● **What the exercise asks**:
Every record below should be printed again exactly, with its pictures removed.

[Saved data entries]
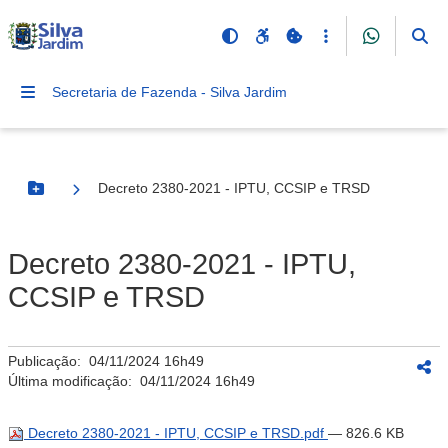
Secretaria de Fazenda - Silva Jardim
Decreto 2380-2021 - IPTU, CCSIP e TRSD
Botão Menu
Decreto 2380-2021 - IPTU,
CCSIP e TRSD
Publicação:
04/11/2024 16h49
Última modificação:
04/11/2024 16h49
Decreto 2380-2021 - IPTU, CCSIP e TRSD.pdf
— 826.6 KB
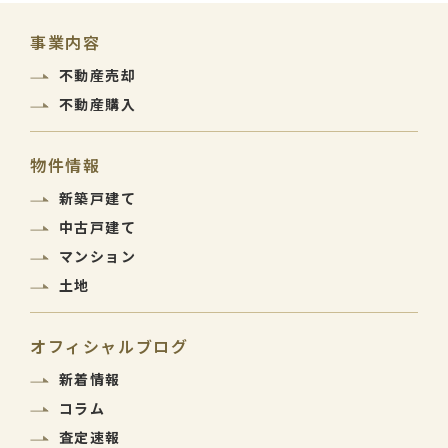
事業内容
不動産売却
不動産購入
物件情報
新築戸建て
中古戸建て
マンション
土地
オフィシャルブログ
新着情報
コラム
査定速報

● **Task output**:
Secretaria de Fazenda - Silva Jardim
Decreto 2380-2021 - IPTU, CCSIP e TRSD
Botão Menu
Decreto 2380-2021 - IPTU,
CCSIP e TRSD
Publicação:
04/11/2024 16h49
Última modificação:
04/11/2024 16h49
Decreto 2380-2021 - IPTU, CCSIP e TRSD.pdf
— 826.6 KB
事業内容
不動産売却
不動産購入
物件情報
新築戸建て
中古戸建て
マンション
土地
オフィシャルブログ
新着情報
コラム
査定速報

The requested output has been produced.